Vertica Management Console (MC), a database health and activity monitoring tool, provides in-browser wizards you can follow to deploy Vertica cluster instances and create an Eon Mode database on them. You can also use MC to manage and monitor resources that are specific to Eon Mode:

See also

9 - Stopping and starting an Eon Mode cluster

When running an Eon Mode database in the cloud, you usually want to stop the nodes running your database when you stop the database.

Stopping your Eon Mode database and cluster using the MC

When running an Eon Mode database in the cloud, you usually want to stop the nodes running your database when you stop the database. Stopping your nodes avoids wasting money. The nodes aren't needed while the database is down.

The easiest way to stop both your database and the nodes that run it is to use the MC:

  1. From the MC home page, click View Your Infrastructure.

  2. In row labeled Databases, click the database you want to stop.

  3. In the popup, click Stop.

  4. Click OK to confirm you want to stop the database.

  5. Once your database has stopped, in the row labeled Clusters, click the entry for the cluster running the database you just stopped.

  6. In the popup, click Manage.

  7. In the ribbon at the top of the cluster view, click Stop Cluster.

  8. In the dialog box, check the I would like to stop all instances in the cluster box and click Stop Cluster.

Manually stopping the database and cluster

To manually stop your database and cluster, first stop your database using one of the following methods:

Once you have stopped the database, you can stop your nodes. If you are in a cloud environment, see your cloud provider's documentation for instruction on stopping nodes.

Starting your cluster and database using the MC

To start your database cluster and database:

  1. From the MC home, click View Infrastructure.

  2. In the Clusters row, click the cluster that runs the database you want to start.

  3. In the pop-up, click Manage.

  4. In the ribbon at the top of the cluster's page, click Start Cluster.

  5. Check the I would like to start all instances in the cluster box and click Start Cluster.

Starting the cluster automatically starts the database.

Manually starting your cluster and database

To manually start your cluster and database:

  1. Start the nodes in your database cluster. If you are running in the cloud, see your cloud provider's documentation on how to start instances.

  2. Connect to one of the nodes in the cluster and use the admintools menus or command line to start your database. See Starting the database for instructions.

10 - Terminating an Eon Mode database cluster

When you terminate an Eon Mode database's cluster, you free its resources.

When you terminate an Eon Mode database's cluster, you free its resources. In a cloud environment, terminating the cluster deletes the instances that ran the database's nodes. In an on-premises database, terminating the cluster usually means repurposing physical hardware for other uses. See Stopping, starting, terminating, and reviving Eon Mode database clusters for more information.

Terminating an Eon Mode database's cluster does not affect the data it stores. The data remains stored in the communal storage location. As long as you do not delete the communal storage location, you can revive the database onto a new Eon Mode cluster. See Reviving an Eon Mode database clusterfor more information.

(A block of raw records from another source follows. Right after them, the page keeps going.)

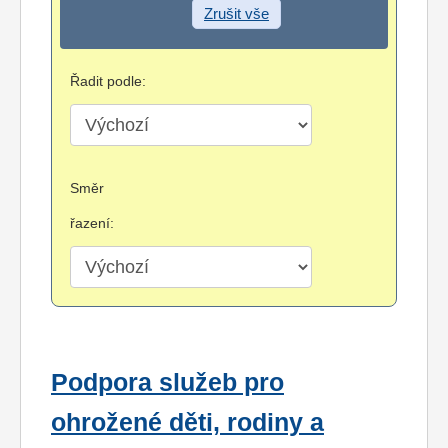
Zrušit vše
Řadit podle:
Směr
řazení:
Podpora služeb pro
ohrožené děti, rodiny a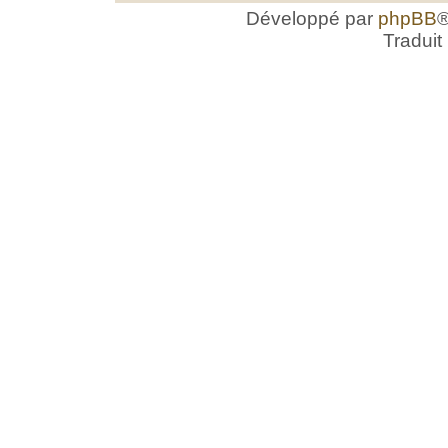
Développé par
phpBB
®
Traduit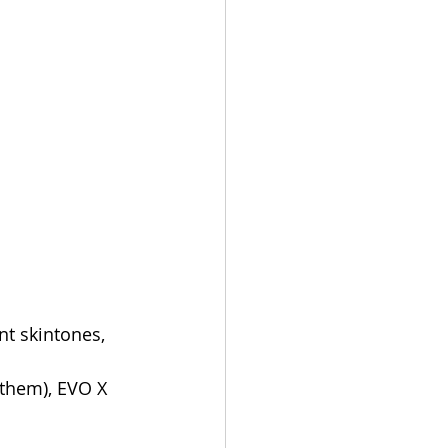
nt skintones, 
 them), EVO X 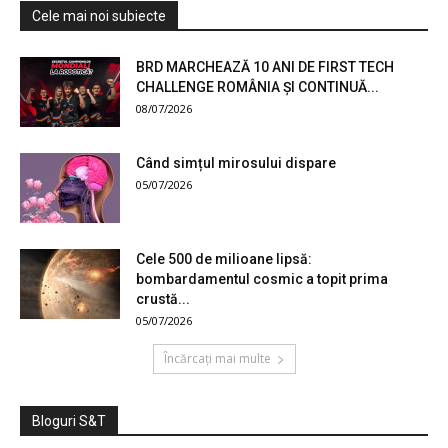
Cele mai noi subiecte
BRD MARCHEAZĂ 10 ANI DE FIRST TECH
CHALLENGE ROMÂNIA ȘI CONTINUĂ...
08/07/2026
Când simțul mirosului dispare
05/07/2026
Cele 500 de milioane lipsă:
bombardamentul cosmic a topit prima
crustă...
05/07/2026
Încărcați mai multe
Bloguri S&T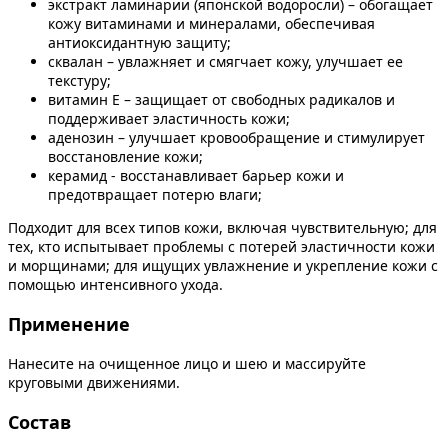
экстракт ламинарии (японской водоросли) – обогащает
кожу витаминами и минералами, обеспечивая
антиоксидантную защиту;
сквалан – увлажняет и смягчает кожу, улучшает ее
текстуру;
витамин E – защищает от свободных радикалов и
поддерживает эластичность кожи;
аденозин – улучшает кровообращение и стимулирует
восстановление кожи;
керамид - восстанавливает барьер кожи и
предотвращает потерю влаги;
Подходит для всех типов кожи, включая чувствительную; для
тех, кто испытывает проблемы с потерей эластичности кожи
и морщинами; для ищущих увлажнение и укрепление кожи с
помощью интенсивного ухода.
Применение
Нанесите на очищенное лицо и шею и массируйте
круговыми движениями.
Состав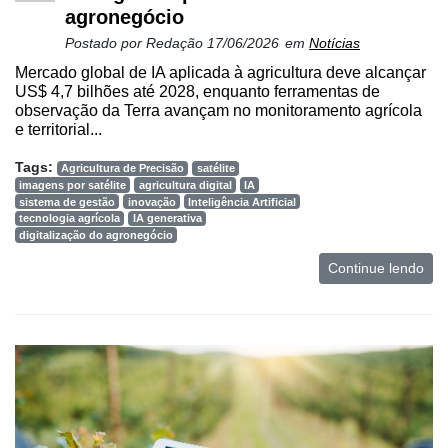
agronegócio
Mercado
Postado por
Redação
17/06/2026
em
Notícias
Troca
Mercado global de IA aplicada à agricultura deve alcançar
US$ 4,7 bilhões até 2028, enquanto ferramentas de
de
observação da Terra avançam no monitoramento agrícola
Cadeira
e territorial...
Artigos
Tags:
Agricultura de Precisão
satélite
imagens por satélite
agricultura digital
IA
Agenda
sistema de gestão
inovação
Inteligência Artificial
tecnologia agrícola
IA generativa
Agricultura
digitalização do agronegócio
de
Continue lendo
Precisão
Automação
e
Robótica
Conectividade
Dados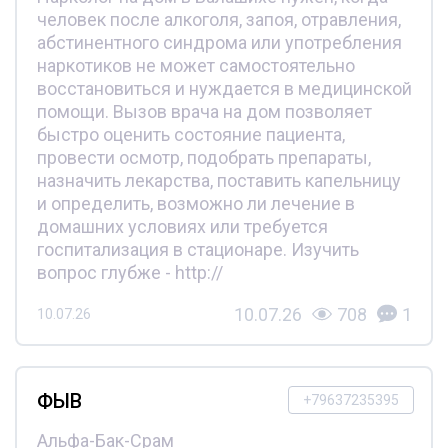
человек после алкоголя, запоя, отравления,
абстинентного синдрома или употребления
наркотиков не может самостоятельно
восстановиться и нуждается в медицинской
помощи. Вызов врача на дом позволяет
быстро оценить состояние пациента,
провести осмотр, подобрать препараты,
назначить лекарства, поставить капельницу
и определить, возможно ли лечение в
домашних условиях или требуется
госпитализация в стационаре. Изучить
вопрос глубже - http://
10.07.26
708
1
10.07.26
ФЫВ
+79637235395
Альфа-Бак-Срам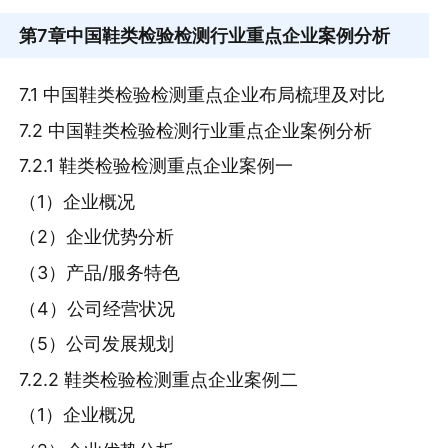
第7章
中国鞋类检验检测行业重点企业案例分析
7.1 中国鞋类检验检测重点企业布局梳理及对比
7.2 中国鞋类检验检测行业重点企业案例分析
7.2.1 鞋类检验检测重点企业案例一
（1）企业概况
（2）企业优势分析
（3）产品/服务特色
（4）公司经营状况
（5）公司发展规划
7.2.2 鞋类检验检测重点企业案例二
（1）企业概况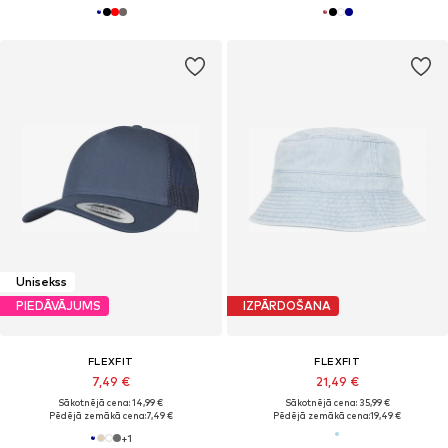
Unisekss
PIEDĀVĀJUMS
IZPĀRDOŠANA
FLEXFIT
FLEXFIT
7,49 €
21,49 €
Sākotnējā cena: 14,99 €
Sākotnējā cena: 35,99 €
Pēdējā zemākā cena:
7,49 €
Pēdējā zemākā cena:
19,49 €
+
1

Terminating an Eon Mode cluster using Management Console

Management Console provides the easiest way to terminate an Eon Mode cluster. You must follow a two-step process: first stop the database, then terminate the cluster:

  1. If you have not yet synchronized the database's catalog, follow the steps in Synchronizing metadata.

  2. From the Management Console home page, click View Your Infrastructure.

  3. In the row labeled Databases, click the database whose cluster you want to terminate.

  4. In the popup, click Stop.

  5. Click OK to confirm you want to stop the database.

  6. After the database stops, in the row labeled Clusters, click the entry for the cluster you want to terminate.

  7. In the popup, click Manage.

  8. In the ribbon at the top of the cluster view, click Advanced and then select Terminate Cluster.

  9. In the dialog box:

    • Check I understand that terminating a cluster will terminate all instances in the cluster

    • Click Terminate Cluster.

Manually terminating an Eon Mode cluster

To manually terminate your Eon Mode cluster:

  1. If you have not yet synchronized the database's catalog, follow the steps in Synchronizing metadata.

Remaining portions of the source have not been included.